Happy New Year from an ancient lurker! Let me start with the TL;DR version (and apologize in advance for being an idiot):
I received an “Ebay refurbished” Pixel 8 as a gift for the purposes of installing GrapheneOS. I went through the setup process offline (no wifi/SIM), triggered a factory reset, repeated the setup process offline, held the power button down expecting to bring up the power menu, and instead got Google Assistant which briefly recommended “f***ing kill me” as I tried to close it (I’m not sure offhand how this forum handles profanity, so I’m just trying to keep my post from getting held up here).
I’m baffled, concerned, and would rather not connect this thing to my PC without some reassurance. I’m hoping one of you guys and gals has some insight on what is happening, how it’s happening, and whether or not it makes any practical sense to worry about the device itself being compromised.
For a bit more unnecessary detail about myself and the issue:
I’ve been lurking around this community since the PrivacyTools sub-reddit days but have never gotten around to posting, so this has really been a long time coming. I do wish I could choose something between “beginner” and “intermediate”, as I’m not necessarily confident enough in the latter (as this post would exemplify) but have been following the topic way too long to be the former. I also wish my first post had been contributing useful information rather than asking for it, but this event put me in an awkward position. I’ve learned a ton from this community over the years and put a lot of stake in its collective knowledge, so I hope to give back to the extent I can in the future.
As for the device, it’s a vanilla Pixel 8 which, as I mentioned, was part of Ebay’s official refurbished program, which I’m assuming means slightly more than nothing. When I turned it on for the first time, it started the setup wizard, as expected, but since another factory reset would be easy to do and give me just a smidge more peace of mind, I did just that. I did the bare-minimum setup offline without a SIM, turned on airplane mode as soon as I could, then did the factory reset (which went oddly fast; I’m not sure it even rebooted) and repeated the process.
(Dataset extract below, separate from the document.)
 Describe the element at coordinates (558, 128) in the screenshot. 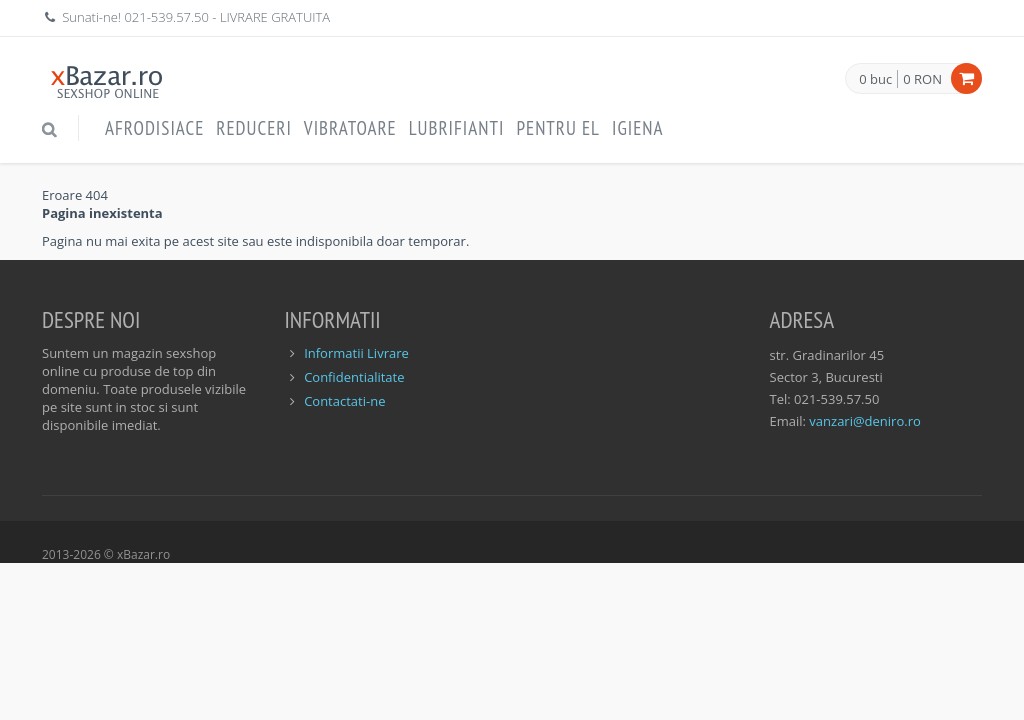 I see `Pentru EL` at that location.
Since the whole point was to install GrapheneOS and not to use the device as-is, I went to turn it off, not realizing that holding the power button now triggers Google Assistant, which I have no experience with whatsoever (I’ve spent years going out of my way to avoid Google services). Trying to get rid of the useless pop-up seemed to trigger the aforementioned “suggestion” for a split-second before it closed. It was still offline (or about as offline as I could reasonably expect) at that point, so seeing something like that immediately after a factory reset completely threw me.
At this point I’ve rebooted the device, put it in OEM-unlocked mode (which required briefly connecting to my Wifi network) and turned it off. Pulling up Google Assistant in the same fashion hasn’t produced similar results since then (I was recommended to set an alarm, for example). I was going to go ahead and start setting up GOS anyway, but thought I was better of asking here before doing something I might regret (connecting the “f****ing kill me” device to my self-built Fedora PC doesn’t sound great on face value).
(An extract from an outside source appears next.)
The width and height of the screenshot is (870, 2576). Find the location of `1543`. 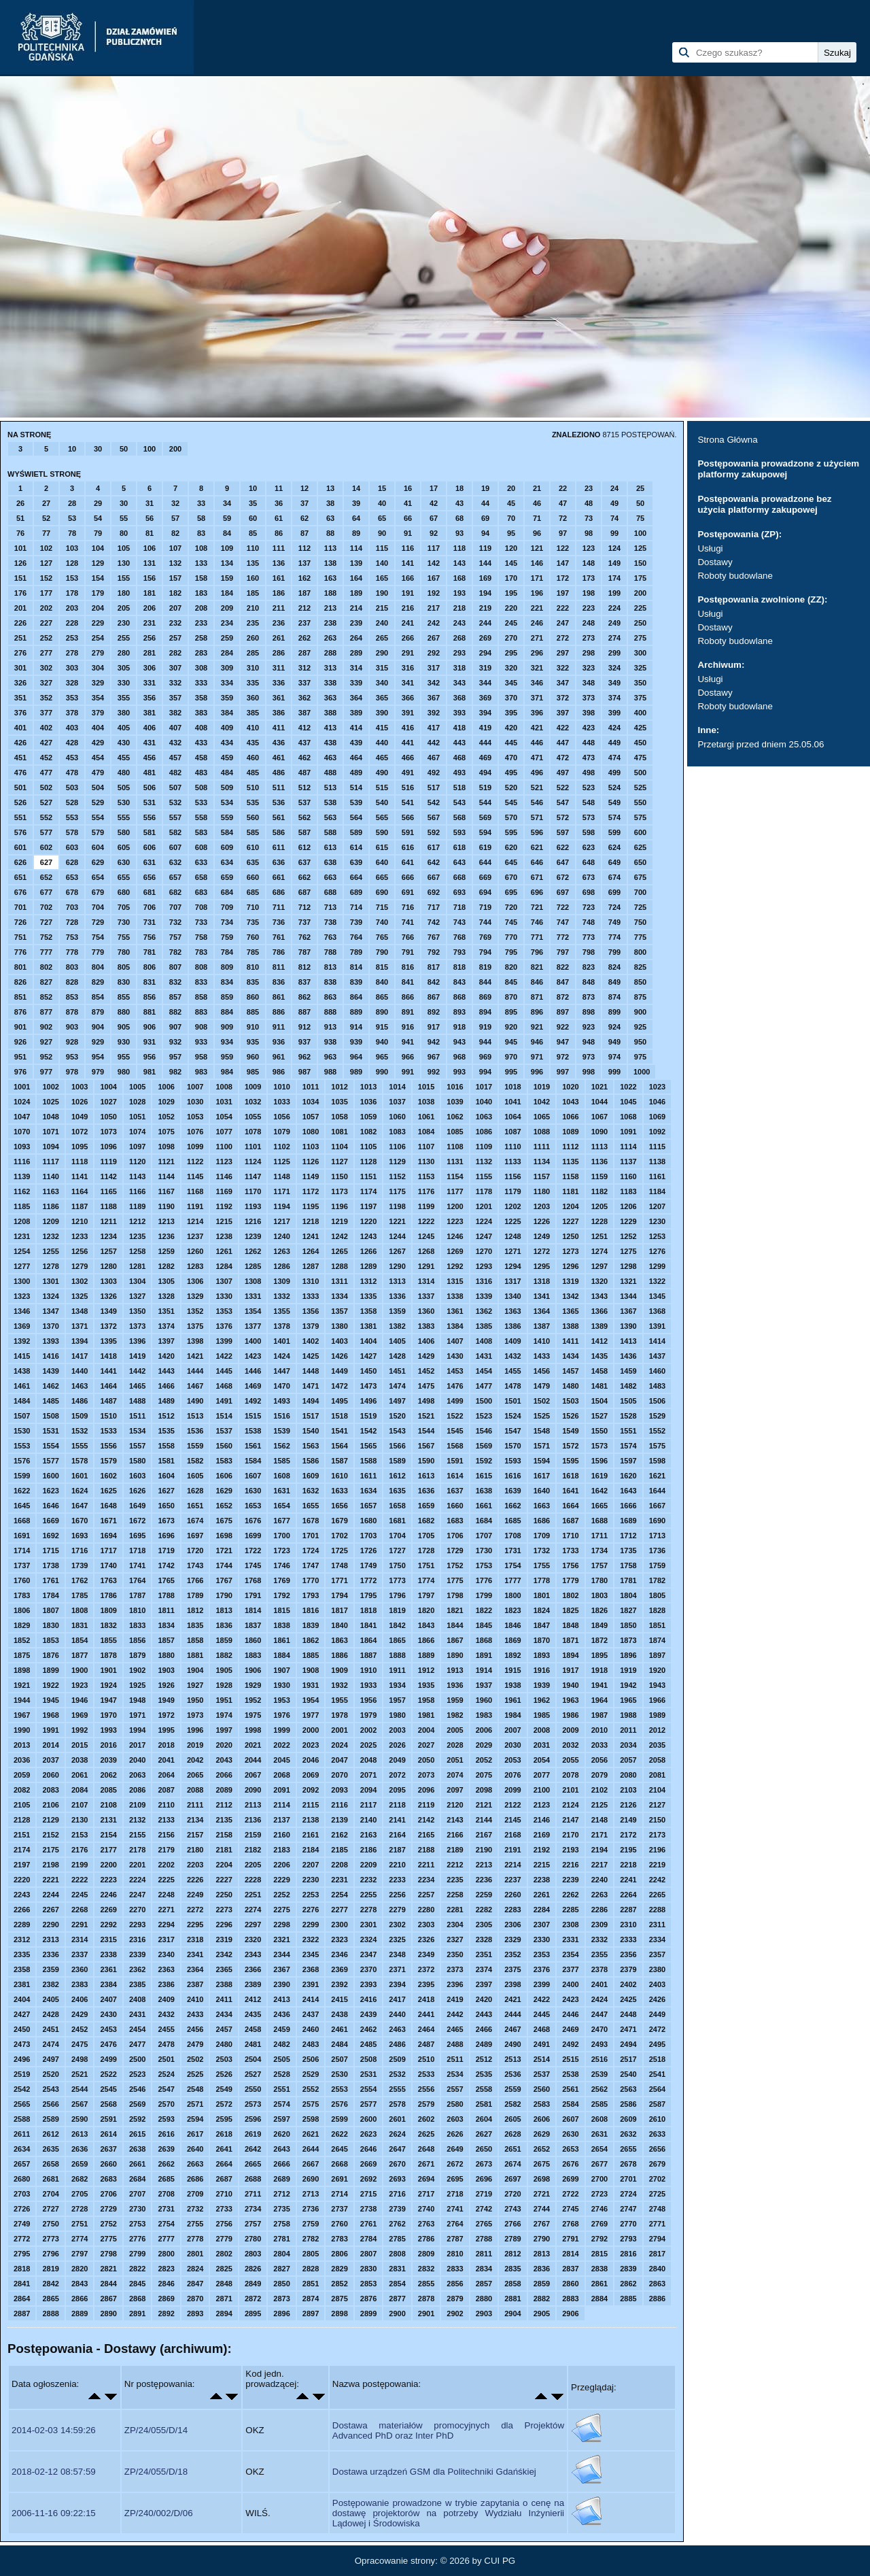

I’m really hoping someone here can offer some insight on this. Duckduckgo was about as unhelpful as it usually is for me these days, but its AI summarizer managed to pull [something] from [some source] that the assistant may show “strange” residual data after a factory reset. IF this is true, how? If the device’s encryption key gets tossed out after a factory reset (which would presumably reboot the device, but maybe this is not guaranteed), where was this hiding? I could see a bored IT guy typing that in while “testing” the device, but how did I see it after having to go through the setup wizard twice?
Thanks for reading, and again, my apologies for the idiocy.